Several states, or personalities, have been pre-programmed to suit your general day-to-day needs:
| State Name | Purpose | Behaviors |
|---|---|---|
| default | Default Mode | This is the default power-up state that generally cleans up any modifications from other states, and puts your system back to a pre-defined running state. This reads values set to default in config.ini and performs a number of sed replacements, and reloads Asterisk. |
| standard | Standard Mode | This is an alternate to the default power-up state and an ideal area for a general static operating state, especially if you don't intend to leverage daytime or nighttime modes with the scheduler. |
| daytime | Daytime Mode | Fit for daytime operations, this is a great place to set all of your behaviors when both system users and control operators are somewhat attentive. |
| nighttime | Nighttime Mode | This scenario is ideal for locking a few things down, adjusting timers, and preparing your system for nighttime operations when the repeater is largely unattended. |
| net | Net Mode | This adds a lot of brevity, changes courtesy tones, relaxes a few timers, and suppresses telemetry and messaging. |
| tactical | Tactical Mode | Similar to net mode, but ideal for tactical operations with adjusted timers and a distinct courtesy tone. |
| weatheralert | Weather Alert | This announces "weather alert" as a tail message, relaxes timers, but maintains normal operations. |
| severeweather | Severe Weather Mode | This changes the courtesy tone, announces "severe weather alert" for a tail message with aggressive timing, suppresses time-out timers, and sends a two-tone page alerting of severe weather. |
| stealth | Stealth Mode | With the exception of required CW ID, this suppresses all telemetry including voice synthesis, courtesy tones, eliminates hang/tail timers, and disables the scheduler. |
| litzalert | Long Tone Zero (LiTZ) Alert | This generates two-tone pages and announcements when the LiTZ command is executed to garner the attention of control operators who may lend assistance. |
| clock | Grandfather Clock | This emulates the CAT-1000 grandfather clock and can be called through the scheduler at the top of every hour. |
This script makes calls into Asterisk to determine current repeater and identifier states, and based upon config.ini and pre-defined behaviors in statekeeper.sh will determine what identifiers it plays, and when.

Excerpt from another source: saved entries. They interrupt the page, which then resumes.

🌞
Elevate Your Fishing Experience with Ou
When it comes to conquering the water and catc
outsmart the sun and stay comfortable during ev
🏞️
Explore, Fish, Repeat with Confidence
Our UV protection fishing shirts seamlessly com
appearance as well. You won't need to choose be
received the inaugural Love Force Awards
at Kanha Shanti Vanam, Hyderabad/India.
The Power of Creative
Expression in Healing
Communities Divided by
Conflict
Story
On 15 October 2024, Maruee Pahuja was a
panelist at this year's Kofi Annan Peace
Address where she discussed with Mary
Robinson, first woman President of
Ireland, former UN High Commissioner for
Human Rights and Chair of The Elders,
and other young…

| Variables | Values | Description & Behaviors (config.ini) |
|---|---|---|
| SPECIALID | 0 or 1 (boolean) | Override all IDs with the Special ID? |
| ROTATEIIDS | 0 or 1 (boolean) | Whether Initial IDs are rotated or not? |
| ROTATEPIDS | 0 or 1 (boolean) | Whether Pending IDs are rotated or not? |
| INITIALID | { 1 .. 3 } (fixed range integer) | Selection of a specific Initial ID. |
| PENDINGID | { 1 .. 5 } (fixed range integer) | Selection of a specific Pending ID. |
This follows statekeeper.sh behavior and adjusts tail messages based upon operational condition and weather conditions. By default, it will rotate in messages for current time and local temperature, if Weather Underground is configured.

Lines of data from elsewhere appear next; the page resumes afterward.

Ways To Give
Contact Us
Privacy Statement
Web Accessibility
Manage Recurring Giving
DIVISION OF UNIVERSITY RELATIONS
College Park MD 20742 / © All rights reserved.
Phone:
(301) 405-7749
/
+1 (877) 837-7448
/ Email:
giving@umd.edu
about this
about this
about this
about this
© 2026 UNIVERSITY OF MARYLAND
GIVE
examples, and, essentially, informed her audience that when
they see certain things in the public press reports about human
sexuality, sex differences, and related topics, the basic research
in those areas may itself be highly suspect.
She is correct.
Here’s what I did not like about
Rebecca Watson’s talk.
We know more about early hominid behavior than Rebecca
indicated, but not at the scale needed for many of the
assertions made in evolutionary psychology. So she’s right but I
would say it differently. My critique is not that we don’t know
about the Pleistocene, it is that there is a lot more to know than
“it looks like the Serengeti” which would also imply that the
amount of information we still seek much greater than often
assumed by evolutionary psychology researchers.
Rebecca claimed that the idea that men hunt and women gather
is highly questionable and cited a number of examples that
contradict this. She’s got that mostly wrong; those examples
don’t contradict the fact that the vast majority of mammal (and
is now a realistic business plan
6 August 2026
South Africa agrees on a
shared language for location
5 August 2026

| Variables | Values | Description & Behaviors (config.ini) |
|---|---|---|
| ENABLETAIL | 0 or 1 (boolean) | Whether the tail messages are enabled or not? |
| ENABLETIME | 0 or 1 (boolean) | Whether periodic time announcements are given in tail messages or not? |
| ENABLETEMP | 0 or 1 (boolean) | Whether periodic temperature readings are given in tail messages or not?[^2] |
| ROTATETMSG | 0 or 1 (boolean) | Whether to rotate tail messages or not? |
| TAILMSG | { 1 .. 9 } (fixed range integer) | Selection of a specific tail message. |
This monitors NOAA National Weather Service alerts, if configured for your NWS zone, and will trigger statekeeper.sh to change to a weather alert or severe weather alert, if enabled.

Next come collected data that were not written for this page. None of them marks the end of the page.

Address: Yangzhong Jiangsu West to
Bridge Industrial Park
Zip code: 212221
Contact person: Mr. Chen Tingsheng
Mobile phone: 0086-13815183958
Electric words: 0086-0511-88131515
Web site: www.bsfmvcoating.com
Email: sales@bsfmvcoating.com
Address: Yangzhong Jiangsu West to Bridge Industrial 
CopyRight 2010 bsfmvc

| Variables | Values | Description & Behaviors (config.ini) |
|---|---|---|
| NWSZONE | XXX000 | The default value is invalid and should be replaced with your local NWS zone. NWS Public Forecast Zones |
| NWSFILE | /opt/app_rpt/lib/nwsalerts.out | Explicit file path where weather alerting data is kept for parsing by jq. |
| SEVEREWEATHER | { 0 .. 3 } (fixed range integer) | 0: disables the feature 1: indicates a severe weather alert 2: indicates a weather alert 3: deactivated; conditions are normal |
| RTWXALERT | tails/weather_alert | Relative file path of tail message to be played for routine weather alert. |
| SVWXALERT | tails/severe_weather_alert | Relative file path of tail message to be played for severe weather alert. |
This comprehensive weather monitoring script provides local weather conditions via Weather Underground[^2] and space weather monitoring via NOAA Space Weather Prediction Center (SWPC). All weather data is automatically synthesized into TMS5220 audio messages and made available through message slots.
Features:
- Local Weather Conditions: Temperature, humidity, wind, pressure, precipitation, UV index
- Space Weather Monitoring: Geomagnetic storms, radio blackouts, solar radiation
- UV Index Warnings: Automated alerts for dangerous UV levels (8+)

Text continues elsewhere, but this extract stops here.